Place candytuft in full sun as an edging, or let it spill over a rock wall. You can expect your I. sempervirens to spread about as wide as it is tall. Make sure the soil is well drained and rich with organic material, and if it tends to acid, add some lime. In poorly drained, acidic soils, candytuft is susceptible to both crown rot and club root. Known in Europe since the 1200s, club root is caused by a fungus that plagues all members of the mustard family, vegetables as well as ornamentals. It is a significant problem for commercial growers but much less bothersome to home gardeners.

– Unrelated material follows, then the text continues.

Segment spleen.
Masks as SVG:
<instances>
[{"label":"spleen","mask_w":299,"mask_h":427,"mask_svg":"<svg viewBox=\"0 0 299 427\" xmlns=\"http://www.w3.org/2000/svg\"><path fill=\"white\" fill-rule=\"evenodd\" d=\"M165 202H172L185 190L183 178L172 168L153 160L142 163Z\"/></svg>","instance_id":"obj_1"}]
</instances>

If your candytuft falls victim to it, however—you can get a firm identification at the Master Gardener office, but signs include misshapen branches, withered, yellow leaves and deposits of mysterious slime—you’ll want to avoid planting any other cruciferous plant in the same area.

Evergreen candytuft is quite easy to care for, so long as you give it good drainage. The one chore required is shearing it after bloom. Forming seedpods weakens the plant, so cut the faded flowers right off at the foliage line. You’ll find yourself removing up to one-third of the entire plant, but it will fill out again very quickly to a lovely green mound as it begins to set next year’s blooms. Its stems are quite brittle and easily broken, so take care when raking around candytuft, particularly during fall clean-up. If stems do snap off, they will root quickly if you give them a dip in rooting hormone and pot them up immediately.

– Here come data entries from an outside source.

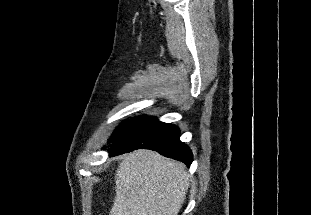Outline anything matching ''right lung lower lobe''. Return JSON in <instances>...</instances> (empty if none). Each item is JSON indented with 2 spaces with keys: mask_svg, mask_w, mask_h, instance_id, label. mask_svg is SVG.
Wrapping results in <instances>:
<instances>
[{
  "mask_svg": "<svg viewBox=\"0 0 311 215\" xmlns=\"http://www.w3.org/2000/svg\"><path fill=\"white\" fill-rule=\"evenodd\" d=\"M179 135L180 130L175 125L160 122L150 116L122 140L112 145L108 152L111 156H115L136 149H151L190 166L193 160L192 152L179 140Z\"/></svg>",
  "mask_w": 311,
  "mask_h": 215,
  "instance_id": "right-lung-lower-lobe-1",
  "label": "right lung lower lobe"
}]
</instances>
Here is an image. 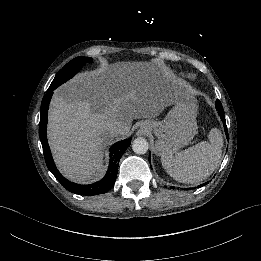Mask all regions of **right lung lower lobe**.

Candytuft looks very nice planted in drifts over bulb beds. You can shear it at about the same time the bulb foliage has dried up enough to be removed. If you discover other perfect places for it and you need more candytuft, you can use stem cuttings or grow it from seed. In my garden, I find just the right number of volunteers. Candytuft is a relatively short-lived perennial, so I replace old plants every five or six years.

Deer, rabbits, and slugs all avoid candytuft. I suppose it has the pungent qualities of many members of the mustard family. Don’t be making a sauce out of it for your meatloaf, though. Meatloaf doesn’t qualify as comfort food unless you serve it with lots of old-fashioned, bottled ketchup. Nothing but the red stuff will do.